* [Brief]
Look through the data below and return each line where "icon" appears.

Excerpts from a dataset
####################
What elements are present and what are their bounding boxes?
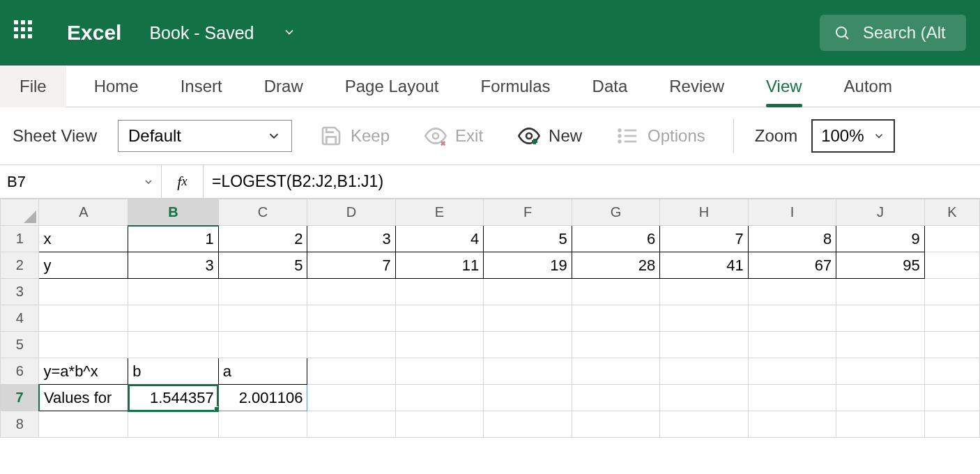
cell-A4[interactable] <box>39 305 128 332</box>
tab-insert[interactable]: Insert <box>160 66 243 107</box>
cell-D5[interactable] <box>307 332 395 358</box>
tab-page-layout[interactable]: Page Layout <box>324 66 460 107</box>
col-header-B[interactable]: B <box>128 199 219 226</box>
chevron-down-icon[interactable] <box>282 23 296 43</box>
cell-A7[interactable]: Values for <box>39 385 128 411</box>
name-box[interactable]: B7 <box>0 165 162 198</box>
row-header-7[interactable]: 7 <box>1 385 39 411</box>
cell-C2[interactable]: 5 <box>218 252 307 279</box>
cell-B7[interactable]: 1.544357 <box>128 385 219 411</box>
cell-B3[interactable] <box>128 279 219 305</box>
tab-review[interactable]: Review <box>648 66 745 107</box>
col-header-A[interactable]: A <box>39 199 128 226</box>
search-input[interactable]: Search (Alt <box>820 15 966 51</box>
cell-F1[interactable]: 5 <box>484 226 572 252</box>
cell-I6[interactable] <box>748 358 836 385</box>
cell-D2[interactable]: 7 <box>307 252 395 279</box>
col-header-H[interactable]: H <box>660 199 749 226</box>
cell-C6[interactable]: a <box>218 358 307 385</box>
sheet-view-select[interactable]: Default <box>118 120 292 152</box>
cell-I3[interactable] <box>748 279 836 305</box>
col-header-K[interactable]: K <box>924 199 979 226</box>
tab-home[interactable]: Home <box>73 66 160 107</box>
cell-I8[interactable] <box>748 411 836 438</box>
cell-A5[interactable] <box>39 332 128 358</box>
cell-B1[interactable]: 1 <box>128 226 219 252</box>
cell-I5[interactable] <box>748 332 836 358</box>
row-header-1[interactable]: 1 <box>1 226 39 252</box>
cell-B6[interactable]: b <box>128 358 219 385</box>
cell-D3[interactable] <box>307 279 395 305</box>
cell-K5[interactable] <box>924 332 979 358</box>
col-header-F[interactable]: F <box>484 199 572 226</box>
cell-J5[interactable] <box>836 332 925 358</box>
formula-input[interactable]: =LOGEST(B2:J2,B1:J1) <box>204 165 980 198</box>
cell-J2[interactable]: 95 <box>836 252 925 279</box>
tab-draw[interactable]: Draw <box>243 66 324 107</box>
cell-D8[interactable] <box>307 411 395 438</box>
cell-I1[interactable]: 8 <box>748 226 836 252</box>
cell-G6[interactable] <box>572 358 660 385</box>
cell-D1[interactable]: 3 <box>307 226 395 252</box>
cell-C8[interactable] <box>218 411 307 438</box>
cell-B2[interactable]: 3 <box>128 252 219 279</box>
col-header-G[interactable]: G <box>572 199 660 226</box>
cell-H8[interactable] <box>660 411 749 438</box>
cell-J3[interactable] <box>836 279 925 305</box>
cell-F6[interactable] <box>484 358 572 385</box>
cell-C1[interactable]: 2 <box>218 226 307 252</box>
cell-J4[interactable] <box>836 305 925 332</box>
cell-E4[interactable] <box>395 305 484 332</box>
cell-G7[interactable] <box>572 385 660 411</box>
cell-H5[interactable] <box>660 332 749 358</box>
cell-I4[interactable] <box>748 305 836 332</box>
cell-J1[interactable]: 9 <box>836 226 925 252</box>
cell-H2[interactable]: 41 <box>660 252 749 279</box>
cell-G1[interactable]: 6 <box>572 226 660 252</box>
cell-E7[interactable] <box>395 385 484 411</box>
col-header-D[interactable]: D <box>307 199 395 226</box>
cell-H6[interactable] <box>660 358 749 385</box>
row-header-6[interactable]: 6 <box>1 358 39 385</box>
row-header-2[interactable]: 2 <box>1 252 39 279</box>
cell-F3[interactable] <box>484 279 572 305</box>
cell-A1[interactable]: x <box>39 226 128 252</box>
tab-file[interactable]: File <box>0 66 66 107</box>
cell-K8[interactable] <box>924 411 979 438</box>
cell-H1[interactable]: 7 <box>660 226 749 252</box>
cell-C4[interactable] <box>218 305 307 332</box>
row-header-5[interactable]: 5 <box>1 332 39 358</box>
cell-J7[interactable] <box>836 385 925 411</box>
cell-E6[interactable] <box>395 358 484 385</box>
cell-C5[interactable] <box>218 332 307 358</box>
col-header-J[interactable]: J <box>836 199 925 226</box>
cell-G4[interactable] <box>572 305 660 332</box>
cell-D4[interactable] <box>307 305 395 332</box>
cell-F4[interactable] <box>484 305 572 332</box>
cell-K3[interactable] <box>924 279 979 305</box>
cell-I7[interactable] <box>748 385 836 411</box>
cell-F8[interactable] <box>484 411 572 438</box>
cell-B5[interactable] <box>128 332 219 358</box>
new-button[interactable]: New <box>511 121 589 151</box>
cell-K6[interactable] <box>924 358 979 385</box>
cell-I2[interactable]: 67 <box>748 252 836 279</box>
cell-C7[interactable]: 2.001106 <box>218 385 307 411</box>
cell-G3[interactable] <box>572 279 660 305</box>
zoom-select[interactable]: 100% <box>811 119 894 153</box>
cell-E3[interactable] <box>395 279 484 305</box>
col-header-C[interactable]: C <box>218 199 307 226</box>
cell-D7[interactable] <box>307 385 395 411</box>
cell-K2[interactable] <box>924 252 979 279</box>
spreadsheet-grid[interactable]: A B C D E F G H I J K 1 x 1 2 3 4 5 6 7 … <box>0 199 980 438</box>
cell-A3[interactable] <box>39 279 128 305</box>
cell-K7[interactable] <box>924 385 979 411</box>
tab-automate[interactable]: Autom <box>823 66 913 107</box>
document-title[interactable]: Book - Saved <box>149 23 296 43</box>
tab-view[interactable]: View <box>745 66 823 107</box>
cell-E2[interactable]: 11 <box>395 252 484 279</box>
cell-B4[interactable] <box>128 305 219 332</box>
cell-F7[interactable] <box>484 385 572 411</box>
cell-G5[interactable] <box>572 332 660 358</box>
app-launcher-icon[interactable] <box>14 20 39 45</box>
####################
* [Answer space]
chevron-down-icon[interactable] <box>282 23 296 43</box>
app-launcher-icon[interactable] <box>14 20 39 45</box>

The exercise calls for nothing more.